Carlos, o chefe da reserva, explicou que a intenção é definir em conjunto com os proprietários algumas normas que garantam a produção sem prejudicar a proteção do patrimônio ambiental que a reserva representa para Tuneiras do Oeste e Cianorte. Foi estabelecido o prazo até 20 de junho para que os produtores apresentem propostas. O plano de manejo, documento em que estarão as normas da zona de amortecimento, dentre outras, deve ser concluído em julho.
(O Tuneirense - junho/2011)

Boletim da Rebio - maio/2011

Meio Ambiente Protegido

Claudio Palozi*
É oportuno esse momento para exercitar uma reflexão sobre a importância dos esforços que visem recuperar ambientes degradados em nosso planeta.

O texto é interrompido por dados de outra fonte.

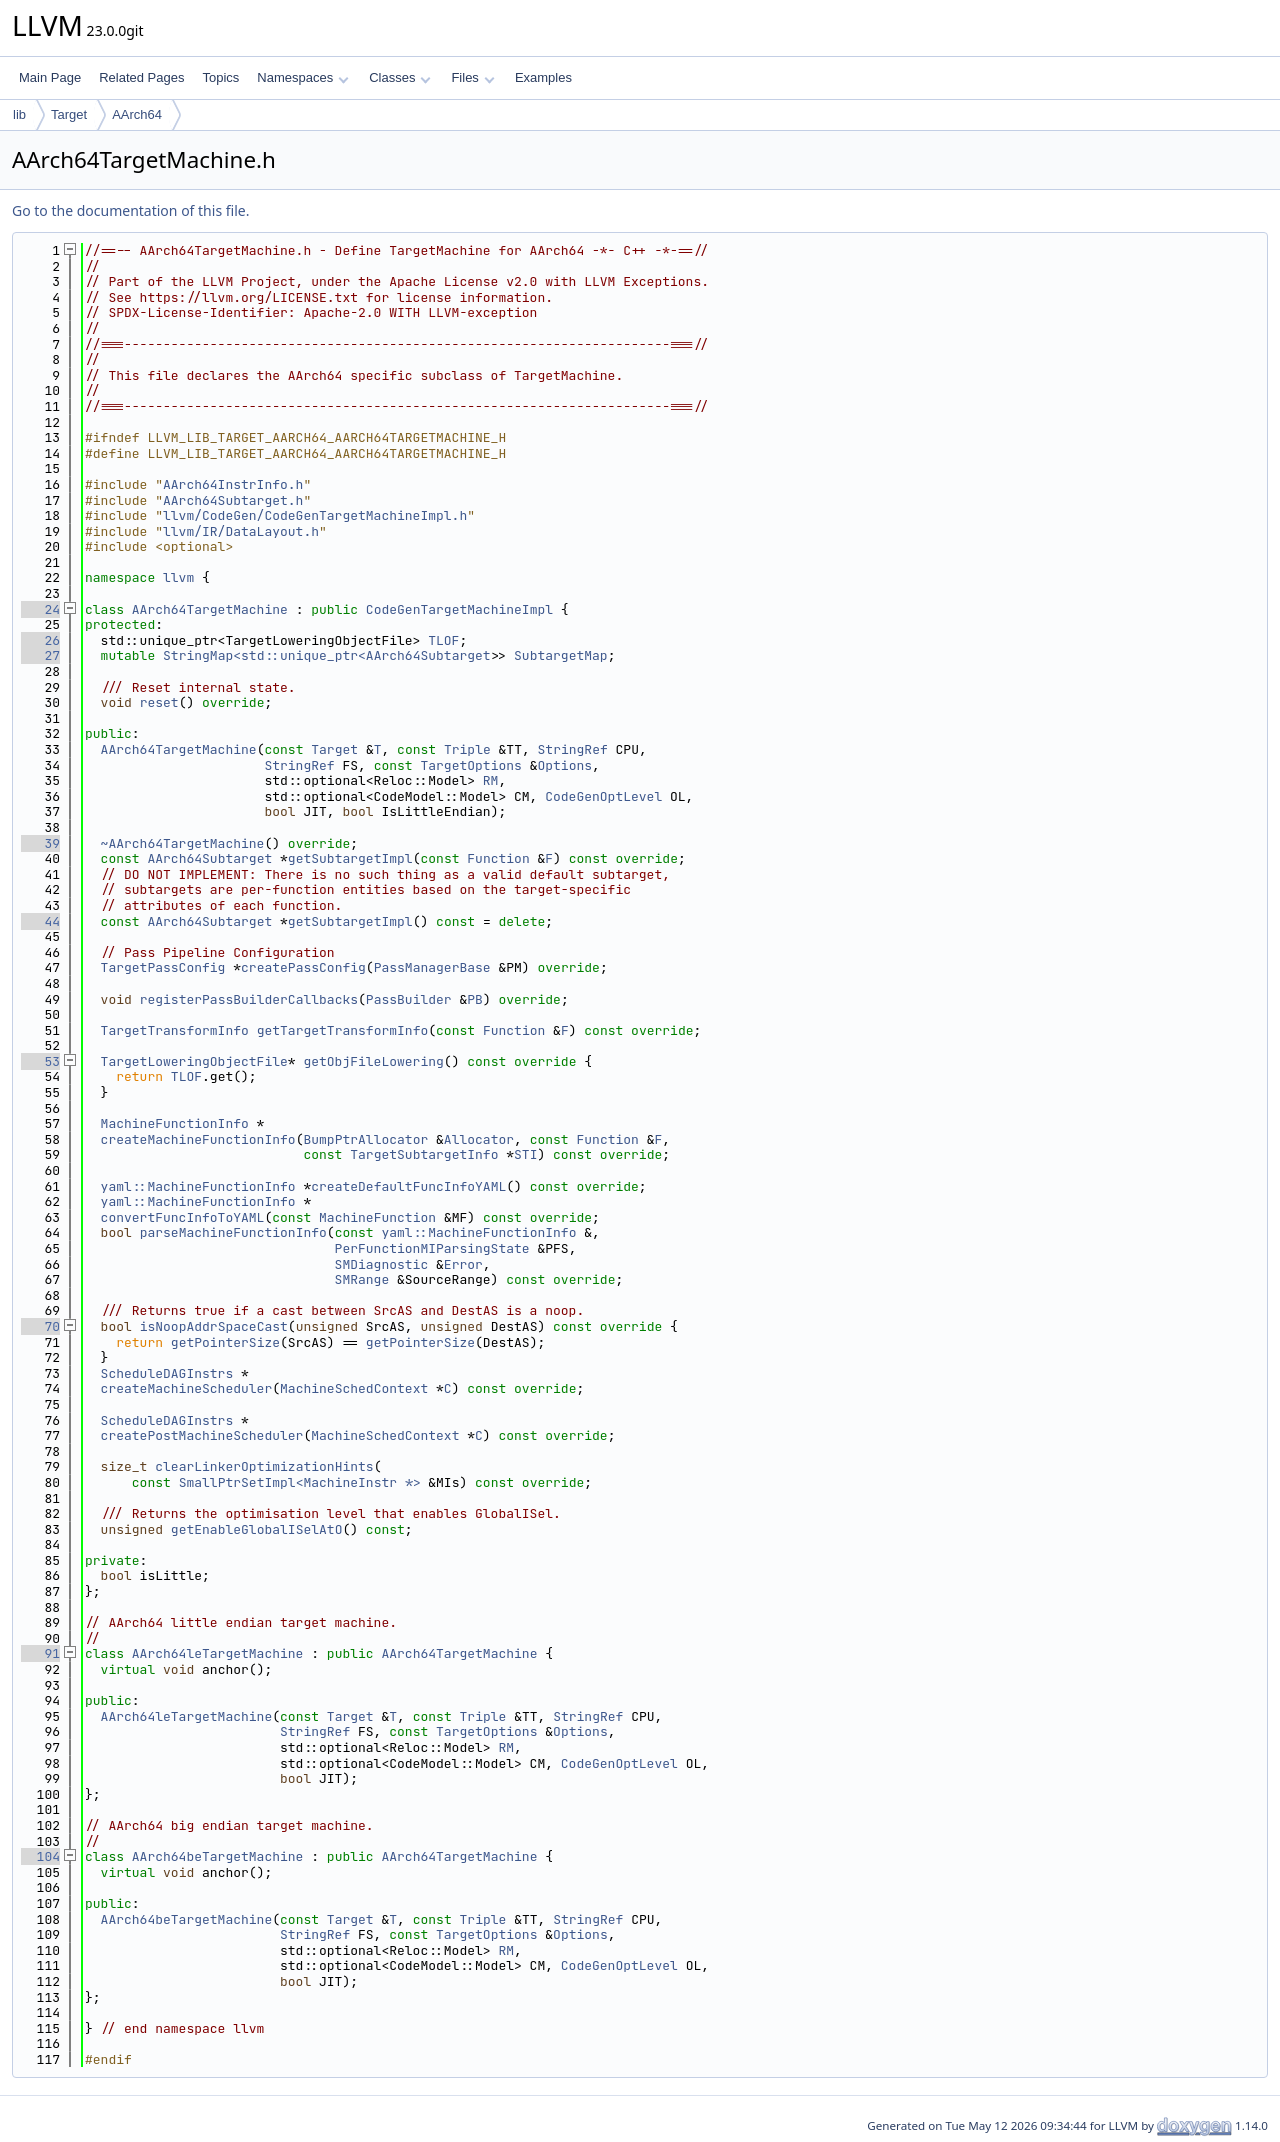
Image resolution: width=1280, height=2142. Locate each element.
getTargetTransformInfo (343, 1030)
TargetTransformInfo (175, 1030)
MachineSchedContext (354, 1388)
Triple (467, 749)
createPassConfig (303, 967)
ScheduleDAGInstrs (167, 1373)
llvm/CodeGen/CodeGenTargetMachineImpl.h (315, 515)
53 (40, 1061)
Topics (220, 77)
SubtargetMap (561, 655)
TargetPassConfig (163, 967)
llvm (178, 577)
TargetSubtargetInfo (424, 1154)
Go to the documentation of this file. (130, 210)
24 (40, 609)
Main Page (50, 77)
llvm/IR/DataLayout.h (241, 531)
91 (40, 1653)
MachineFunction (377, 1217)
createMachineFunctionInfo (198, 1139)
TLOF (443, 640)
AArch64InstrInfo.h (233, 484)
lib (19, 114)
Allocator (479, 1139)
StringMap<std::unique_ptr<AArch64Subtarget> (330, 655)
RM (491, 780)
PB (475, 999)
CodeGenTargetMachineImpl (459, 609)
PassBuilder (409, 999)
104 (40, 1856)
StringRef (573, 749)
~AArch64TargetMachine (183, 843)
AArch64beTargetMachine (218, 1856)
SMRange (362, 1279)
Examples (543, 77)
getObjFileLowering (373, 1061)
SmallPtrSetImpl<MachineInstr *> (300, 1482)
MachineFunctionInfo (175, 1123)
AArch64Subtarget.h (233, 500)
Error (463, 1264)
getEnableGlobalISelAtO (257, 1529)
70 (40, 1326)
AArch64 (137, 114)
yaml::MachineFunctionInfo (198, 1186)
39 (40, 843)
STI (525, 1154)
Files (472, 77)
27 (40, 655)
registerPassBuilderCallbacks (249, 999)
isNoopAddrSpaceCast (214, 1326)
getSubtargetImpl (350, 858)
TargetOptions (470, 765)
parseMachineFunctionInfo (233, 1232)
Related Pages (141, 77)
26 (40, 640)
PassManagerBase (432, 967)
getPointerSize (225, 1342)
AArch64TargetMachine (210, 609)
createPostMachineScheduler (202, 1435)
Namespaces (302, 77)
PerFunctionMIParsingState (432, 1248)
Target (69, 114)
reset (159, 702)
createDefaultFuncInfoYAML (408, 1186)
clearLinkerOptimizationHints (264, 1466)
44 (40, 921)
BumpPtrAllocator (365, 1139)
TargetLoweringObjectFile (194, 1061)
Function (498, 858)
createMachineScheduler (187, 1388)
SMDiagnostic (382, 1264)
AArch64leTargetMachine (218, 1653)
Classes (400, 77)
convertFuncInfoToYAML (183, 1217)
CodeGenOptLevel (603, 796)
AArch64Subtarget (209, 858)
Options (564, 765)
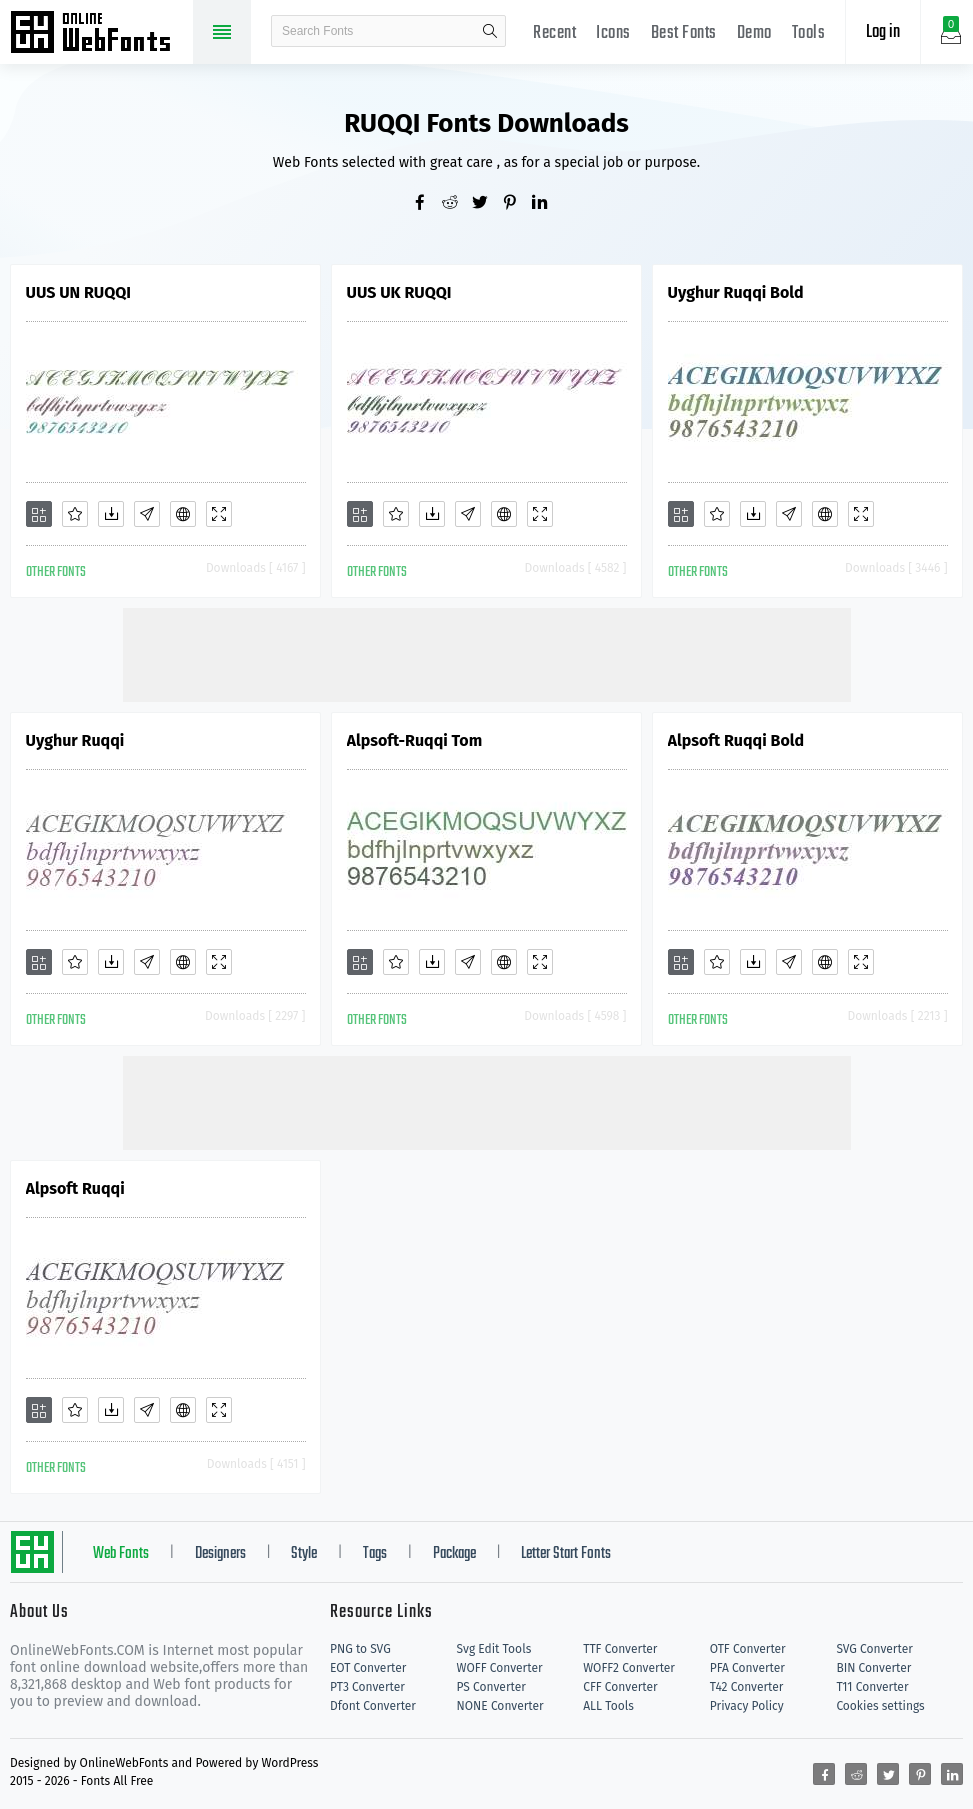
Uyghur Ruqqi (75, 740)
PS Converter (491, 1687)
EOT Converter (368, 1668)
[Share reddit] (457, 204)
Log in (883, 32)
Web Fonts (121, 1554)
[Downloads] (111, 514)
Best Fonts (684, 33)
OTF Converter (748, 1649)
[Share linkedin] (547, 204)
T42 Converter (747, 1687)
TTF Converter (620, 1649)
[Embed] (183, 514)
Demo (754, 33)
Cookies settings (880, 1706)
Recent (554, 33)
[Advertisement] (487, 653)
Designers (220, 1554)
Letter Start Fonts (566, 1554)
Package (454, 1554)
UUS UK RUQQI (399, 292)
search (490, 31)
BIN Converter (873, 1668)
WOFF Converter (500, 1668)
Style (304, 1554)
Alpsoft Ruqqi (75, 1188)
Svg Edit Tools (494, 1649)
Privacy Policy (747, 1706)
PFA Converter (747, 1668)
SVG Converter (874, 1649)
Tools (809, 33)
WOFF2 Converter (629, 1668)
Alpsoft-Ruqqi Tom (415, 740)
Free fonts (100, 34)
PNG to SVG (360, 1649)
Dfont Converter (373, 1706)
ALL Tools (608, 1706)
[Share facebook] (427, 204)
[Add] (39, 514)
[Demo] (219, 514)
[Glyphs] (147, 514)
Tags (375, 1554)
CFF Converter (620, 1687)
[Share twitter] (487, 204)
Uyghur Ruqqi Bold (736, 292)
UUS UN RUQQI (78, 292)
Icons (613, 33)
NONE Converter (500, 1706)
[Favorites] (75, 514)
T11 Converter (872, 1687)
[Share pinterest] (517, 204)
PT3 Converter (367, 1687)
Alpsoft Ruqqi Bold (736, 740)
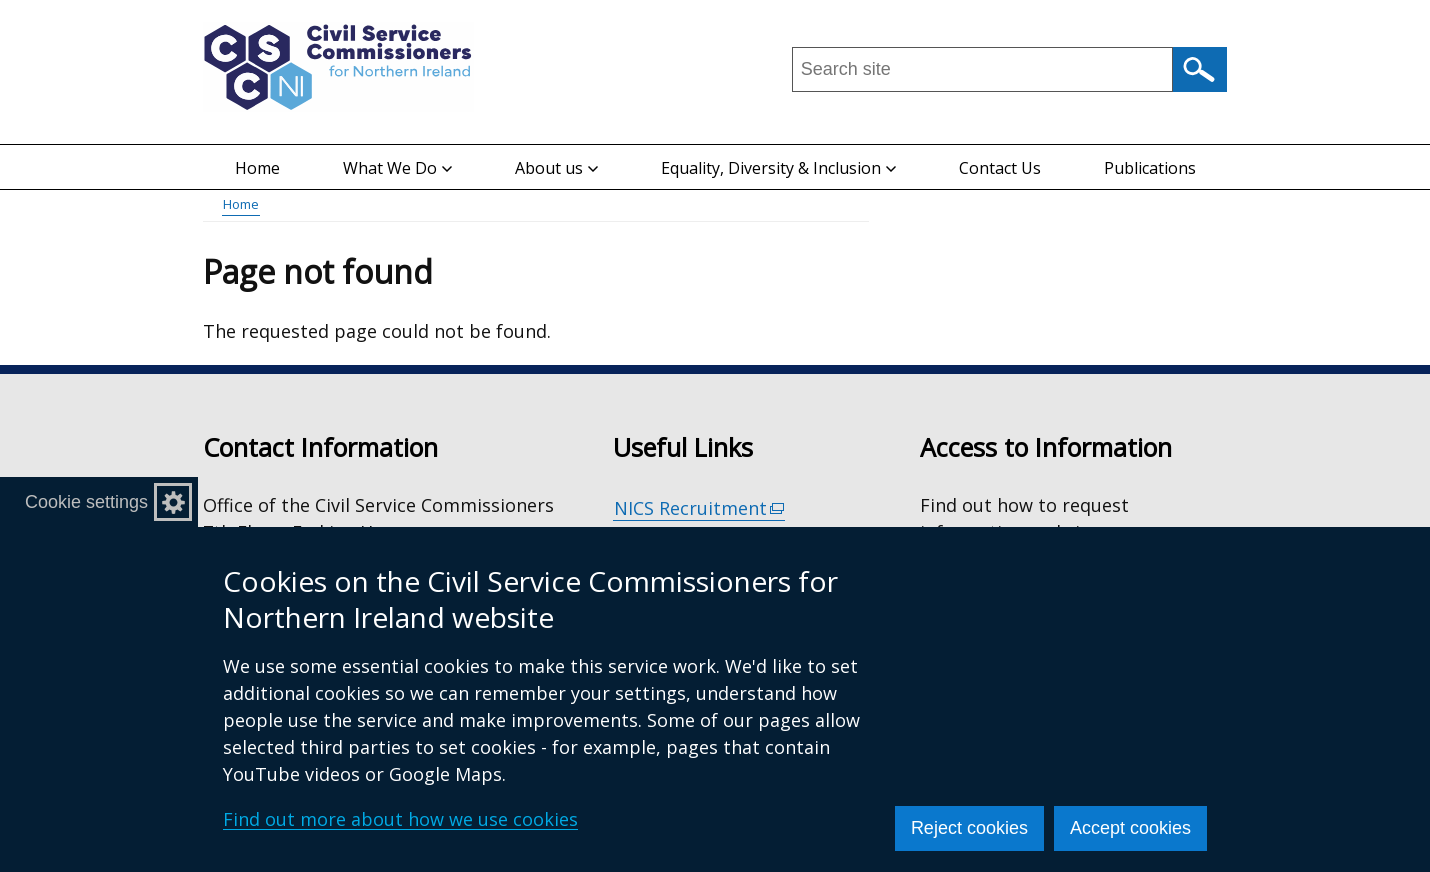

É preciso usar todos os recursos já existentes para proteger a vida, criar novas alternativas de conservação do solo, dos mananciais, dos mares, do ar, da biodiversidade, etc.
O ser humano é sem dúvida o principal alvo a ser protegido, mas ele próprio de não tem às vezes, consciência das agressões que cometem. O espaço que ocupamos no planeta não é absolutamente “livre”, esse ambiente que envolve todas as coisas vivas e não-vivas, pertence também às gerações futuras, nossos filhos, netos...
Lembramos hoje, o Dia Internacional do Meio Ambiente. Precisamos buscar o desenvolvimento de todas as coisas, exatamente para atender as necessidades humanas, embora seja perfeitamente possível conscientizar as pessoas dos limites que devem ser observados. É evidente que, mantendo protegidos nossos ecossistemas teremos qualidade de vida em harmonia ao conjunto de unidades ecológicas existentes no globo terrestre.
Em Estocolmo, 1.972, na Conferência das Nações Unidade sobre o Meio Ambiente, definiu-se como: “um conjunto de componentes físicos, químicos, biológicos e sociais capazes de causar efeitos diretos ou indiretos, em prazo indeterminado, sobre os seres vivos e as atividades humanas”. Já a Lei Federal 6.938/1981, resume Meio Ambiente como: “um conjunto de condições, leis, influências e interações de ordem física, química e biológica, que permite, abriga e rege a vida em todas as suas formas”.
Esses conteúdos nos permitem conceituar e avaliar muito bem nosso atual comportamento e com isso, nortear as providências que precisamos tomar, focando diariamente o bem comum e a vida na terra. A natureza demorou milhões de anos para equilibrar os ecossistemas. Todavia, muitas ações humanas exageradas, desordenadas e sem controle, vem impactando negativamente o meio ambiente, como: desmatamento, poluição, urbanização, etc. Uma pequena mudança irracional pode provocar reações em cadeia, surgindo desequilíbrio ecológico que em um século, a natureza não consegue restabelecer.
Cabe às autoridades, o papel de legislar e criar políticas que promovem à preservação do meio ambiente, conscientizando a sociedade que merecemos uma vida digna e saudável, mas o dever de preservação das riquezas naturais é de todos.
*Cláudio Palozi, presidente do CORIPA e prefeito de S. Jorge do Patrocínio – Pr.